For those of you who's significant other turns up their nose at beer, pick up some raspberry lambic and good stout or porter. Mix 50/50 and you have a raspberry truffle.


----------



## BeardedConservative (Jan 11, 2014)

Raksasa Kotor said:


> For those of you who's significant other turns up their nose at beer, pick up some raspberry lambic and good stout or porter. Mix 50/50 and you have a raspberry truffle.



Uhh I love beer but this sounds awesome! Lambics are great, I've gotten a lot into sours and Saison's.


----------



## policemedic (Jan 11, 2014)

Raksasa Kotor said:


> For those of you who's significant other turns up their nose at beer, pick up some raspberry lambic and good stout or porter. Mix 50/50 and you have a raspberry truffle.



Along the same lines, draught Guinness floated over draught Sam Adams Cherry Wheat is very good.  Names vary; locally it's either a black cherry or a chocolate covered cherry. 

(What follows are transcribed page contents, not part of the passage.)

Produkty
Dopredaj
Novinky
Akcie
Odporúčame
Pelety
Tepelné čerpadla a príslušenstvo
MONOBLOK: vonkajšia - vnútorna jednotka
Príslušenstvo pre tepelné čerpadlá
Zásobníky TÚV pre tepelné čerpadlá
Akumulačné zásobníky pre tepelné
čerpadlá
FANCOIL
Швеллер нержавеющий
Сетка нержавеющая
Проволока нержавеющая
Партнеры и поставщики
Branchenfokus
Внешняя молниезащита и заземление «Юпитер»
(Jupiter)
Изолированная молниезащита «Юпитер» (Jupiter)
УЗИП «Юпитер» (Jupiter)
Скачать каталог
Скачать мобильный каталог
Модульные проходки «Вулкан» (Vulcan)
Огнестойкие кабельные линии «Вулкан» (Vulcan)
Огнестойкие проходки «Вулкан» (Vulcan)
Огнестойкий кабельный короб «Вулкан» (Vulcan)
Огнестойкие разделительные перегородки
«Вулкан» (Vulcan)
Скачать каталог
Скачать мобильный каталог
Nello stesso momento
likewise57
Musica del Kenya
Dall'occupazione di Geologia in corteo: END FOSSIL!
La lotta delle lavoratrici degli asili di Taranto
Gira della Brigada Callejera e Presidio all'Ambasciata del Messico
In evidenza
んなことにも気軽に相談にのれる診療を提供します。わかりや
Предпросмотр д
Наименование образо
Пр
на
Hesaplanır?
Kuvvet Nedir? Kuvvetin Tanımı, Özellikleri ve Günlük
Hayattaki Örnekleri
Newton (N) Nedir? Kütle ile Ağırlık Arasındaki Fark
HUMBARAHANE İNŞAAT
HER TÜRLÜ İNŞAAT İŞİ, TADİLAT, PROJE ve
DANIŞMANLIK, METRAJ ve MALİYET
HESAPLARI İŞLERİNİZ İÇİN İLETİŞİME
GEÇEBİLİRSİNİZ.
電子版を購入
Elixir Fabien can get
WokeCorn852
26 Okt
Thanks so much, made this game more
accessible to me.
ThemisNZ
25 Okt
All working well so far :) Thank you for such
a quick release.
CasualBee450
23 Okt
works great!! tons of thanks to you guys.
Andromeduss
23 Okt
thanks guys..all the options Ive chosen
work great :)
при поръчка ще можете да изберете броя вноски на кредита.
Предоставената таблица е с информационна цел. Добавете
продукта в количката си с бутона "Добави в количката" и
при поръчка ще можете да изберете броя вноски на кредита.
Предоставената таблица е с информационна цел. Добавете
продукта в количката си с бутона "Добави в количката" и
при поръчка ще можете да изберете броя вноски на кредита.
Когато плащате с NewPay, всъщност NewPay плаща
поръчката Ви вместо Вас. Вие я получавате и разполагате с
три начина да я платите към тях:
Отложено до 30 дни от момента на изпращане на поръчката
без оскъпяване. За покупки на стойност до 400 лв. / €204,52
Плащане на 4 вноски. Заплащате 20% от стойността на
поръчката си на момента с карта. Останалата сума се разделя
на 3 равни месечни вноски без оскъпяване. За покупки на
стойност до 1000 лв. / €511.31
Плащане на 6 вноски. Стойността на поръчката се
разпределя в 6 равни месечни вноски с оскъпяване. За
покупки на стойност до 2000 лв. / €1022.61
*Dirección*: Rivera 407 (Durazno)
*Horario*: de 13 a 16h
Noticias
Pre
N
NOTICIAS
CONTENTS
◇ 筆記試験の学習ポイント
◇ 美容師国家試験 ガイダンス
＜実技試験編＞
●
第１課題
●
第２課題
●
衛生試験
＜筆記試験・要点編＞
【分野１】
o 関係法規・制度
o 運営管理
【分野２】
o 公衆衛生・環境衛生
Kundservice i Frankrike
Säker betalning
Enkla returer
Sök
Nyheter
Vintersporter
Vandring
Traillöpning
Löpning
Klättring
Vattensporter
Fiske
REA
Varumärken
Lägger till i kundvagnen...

It also works with good cider (dirty apple).


----------



## BeardedConservative (Jan 11, 2014)

That's the nice thing it's as if Guinness was created to have another beer/cider added together in a glass. Those Irish knew what they were doing. A quick switch but The Scots also know their way around a good scotch.


----------



## TLDR20 (Jan 12, 2014)

policemedic said:


> It also works with good cider (dirty apple).



Snakebite...


----------



## BeardedConservative (Jan 14, 2014)

http://mobile.nytimes.com/blogs/dea...-buy-maker-of-jim-beam-for-13-6-billion/?_r=0

Unrelated to beer, but a sad day in whiskey. Although not surprised as Jim Beam IMO is worse than being the Schlitz of whiskey, and the fact they originally wanted to water down Maker's was a huge no-no. Still sad that Beam couldn't hold their own and had to be bought out, I get huge for shareholders but will the quality get better? I doubt it as it's just more $$$ in the pockets.


----------



## JHD (Jan 14, 2014)

It appears I am in good company in this thread.  If I drink beer, it is a Sam Adams, Yuengling, Amstel or Blue Moon.


----------



## Red-Dot (Jan 14, 2014)

Beer....mmmmmm...... I'm a big Samuel Smiths oatmeal stout, Rouge Dead Guy, and Hobgoblin fan!  And then there's scotch!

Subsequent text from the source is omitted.